Segment Start: Input data
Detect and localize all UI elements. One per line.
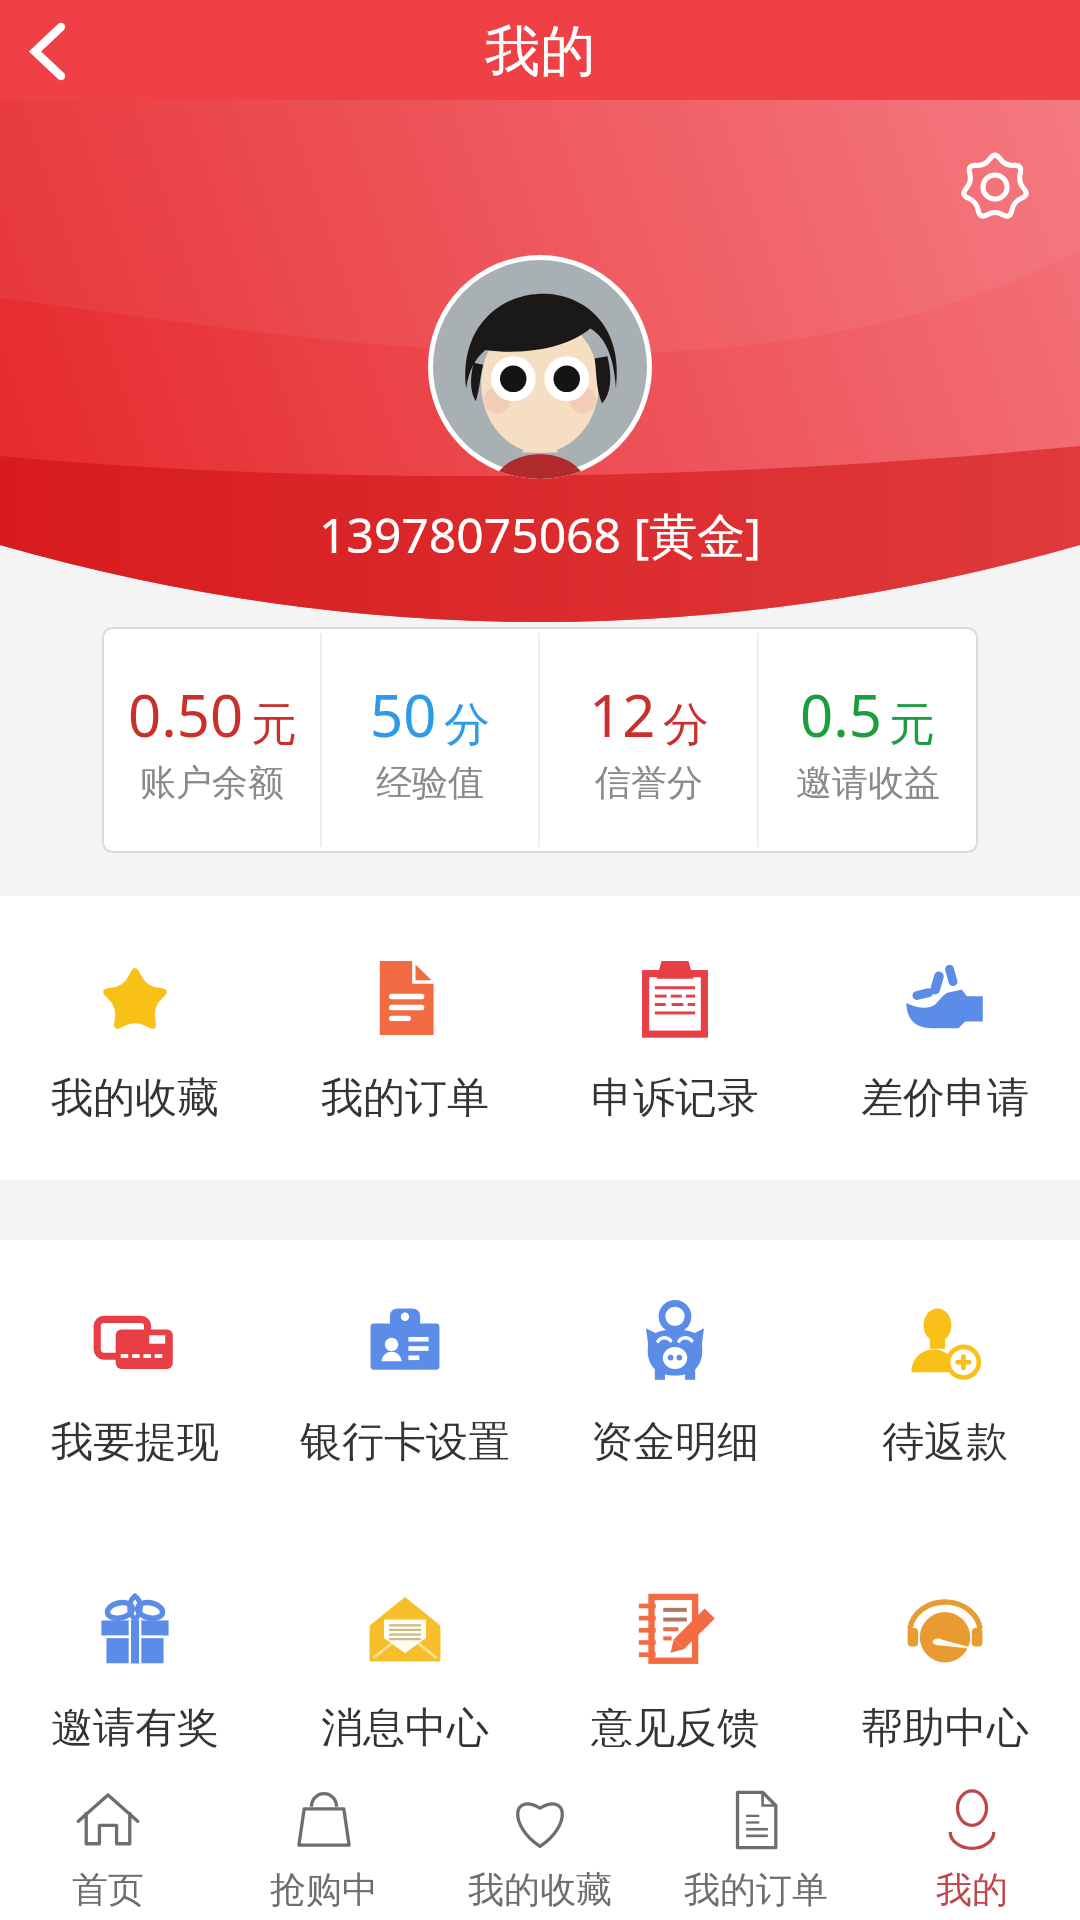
button[interactable]: Settings: [950, 142, 1040, 232]
staticText: 信誉分: [595, 760, 703, 805]
staticText: 我的订单: [321, 1072, 489, 1125]
staticText: 我的: [485, 17, 595, 86]
button[interactable]: 50: [322, 629, 538, 851]
button[interactable]: 邀请有奖: [0, 1520, 270, 1775]
staticText: 我要提现: [51, 1416, 219, 1469]
button[interactable]: 我的收藏: [0, 896, 270, 1180]
button[interactable]: 我的订单: [270, 896, 540, 1180]
button[interactable]: 申诉记录: [540, 896, 810, 1180]
staticText: 消息中心: [321, 1702, 489, 1755]
staticText: 0.50: [128, 675, 244, 754]
staticText: 邀请收益: [796, 760, 940, 805]
staticText: 账户余额: [140, 760, 284, 805]
button[interactable]: 0.50: [104, 629, 320, 851]
staticText: 资金明细: [591, 1416, 759, 1469]
button[interactable]: 12: [540, 629, 757, 851]
button[interactable]: 我的订单: [648, 1775, 864, 1920]
staticText: 邀请有奖: [51, 1702, 219, 1755]
button[interactable]: 我的收藏: [432, 1775, 648, 1920]
button[interactable]: 我要提现: [0, 1240, 270, 1520]
staticText: 我的: [936, 1867, 1008, 1912]
button[interactable]: 抢购中: [216, 1775, 432, 1920]
staticText: 13978075068 [黄金]: [319, 502, 762, 568]
staticText: 分: [444, 696, 490, 754]
button[interactable]: 资金明细: [540, 1240, 810, 1520]
staticText: 我的订单: [684, 1867, 828, 1912]
button[interactable]: 差价申请: [810, 896, 1080, 1180]
staticText: 我的收藏: [468, 1867, 612, 1912]
button[interactable]: 意见反馈: [540, 1520, 810, 1775]
staticText: 分: [663, 696, 709, 754]
staticText: 50: [370, 675, 437, 754]
button[interactable]: 消息中心: [270, 1520, 540, 1775]
button[interactable]: 首页: [0, 1775, 216, 1920]
staticText: 元: [889, 696, 935, 754]
staticText: 我的收藏: [51, 1072, 219, 1125]
button[interactable]: 银行卡设置: [270, 1240, 540, 1520]
button[interactable]: 待返款: [810, 1240, 1080, 1520]
staticText: 首页: [72, 1867, 144, 1912]
button[interactable]: Back: [0, 0, 96, 102]
button[interactable]: 我的: [864, 1775, 1080, 1920]
staticText: 意见反馈: [591, 1702, 759, 1755]
staticText: 抢购中: [270, 1867, 378, 1912]
button[interactable]: Profile photo: [428, 255, 652, 479]
staticText: 差价申请: [861, 1072, 1029, 1125]
button[interactable]: 0.5: [759, 629, 976, 851]
staticText: 0.5: [800, 675, 882, 754]
staticText: 元: [251, 696, 297, 754]
staticText: 经验值: [376, 760, 484, 805]
button[interactable]: 帮助中心: [810, 1520, 1080, 1775]
staticText: 申诉记录: [591, 1072, 759, 1125]
staticText: 银行卡设置: [300, 1416, 510, 1469]
staticText: 12: [589, 675, 656, 754]
staticText: 帮助中心: [861, 1702, 1029, 1755]
staticText: 待返款: [882, 1416, 1008, 1469]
Segment End: Input data
→ Activity
Output the records above verbatim. Pictures stay out.

→ Reply to the task
Detect and localize all UI elements. One per line.
button[interactable]: Settings: [950, 142, 1040, 232]
staticText: 信誉分: [595, 760, 703, 805]
staticText: 我的订单: [321, 1072, 489, 1125]
staticText: 我的: [485, 17, 595, 86]
button[interactable]: 50: [322, 629, 538, 851]
button[interactable]: 邀请有奖: [0, 1520, 270, 1775]
staticText: 我要提现: [51, 1416, 219, 1469]
button[interactable]: 我的收藏: [0, 896, 270, 1180]
button[interactable]: 我的订单: [270, 896, 540, 1180]
button[interactable]: 申诉记录: [540, 896, 810, 1180]
staticText: 消息中心: [321, 1702, 489, 1755]
staticText: 0.50: [128, 675, 244, 754]
staticText: 邀请收益: [796, 760, 940, 805]
staticText: 账户余额: [140, 760, 284, 805]
button[interactable]: 0.50: [104, 629, 320, 851]
staticText: 资金明细: [591, 1416, 759, 1469]
button[interactable]: 12: [540, 629, 757, 851]
button[interactable]: 我的订单: [648, 1775, 864, 1920]
staticText: 邀请有奖: [51, 1702, 219, 1755]
button[interactable]: 我的收藏: [432, 1775, 648, 1920]
button[interactable]: 我要提现: [0, 1240, 270, 1520]
staticText: 我的: [936, 1867, 1008, 1912]
button[interactable]: 抢购中: [216, 1775, 432, 1920]
staticText: 13978075068 [黄金]: [319, 502, 762, 568]
staticText: 分: [444, 696, 490, 754]
button[interactable]: 资金明细: [540, 1240, 810, 1520]
staticText: 我的订单: [684, 1867, 828, 1912]
button[interactable]: 差价申请: [810, 896, 1080, 1180]
staticText: 我的收藏: [468, 1867, 612, 1912]
button[interactable]: 意见反馈: [540, 1520, 810, 1775]
staticText: 分: [663, 696, 709, 754]
staticText: 50: [370, 675, 437, 754]
button[interactable]: 消息中心: [270, 1520, 540, 1775]
button[interactable]: 首页: [0, 1775, 216, 1920]
staticText: 元: [889, 696, 935, 754]
staticText: 我的收藏: [51, 1072, 219, 1125]
button[interactable]: 银行卡设置: [270, 1240, 540, 1520]
button[interactable]: 待返款: [810, 1240, 1080, 1520]
staticText: 首页: [72, 1867, 144, 1912]
button[interactable]: Back: [0, 0, 96, 102]
button[interactable]: 我的: [864, 1775, 1080, 1920]
staticText: 意见反馈: [591, 1702, 759, 1755]
staticText: 抢购中: [270, 1867, 378, 1912]
button[interactable]: Profile photo: [428, 255, 652, 479]
staticText: 差价申请: [861, 1072, 1029, 1125]
button[interactable]: 0.5: [759, 629, 976, 851]
staticText: 0.5: [800, 675, 882, 754]
staticText: 元: [251, 696, 297, 754]
staticText: 经验值: [376, 760, 484, 805]
button[interactable]: 帮助中心: [810, 1520, 1080, 1775]
staticText: 申诉记录: [591, 1072, 759, 1125]
staticText: 银行卡设置: [300, 1416, 510, 1469]
staticText: 12: [589, 675, 656, 754]
staticText: 帮助中心: [861, 1702, 1029, 1755]
staticText: 待返款: [882, 1416, 1008, 1469]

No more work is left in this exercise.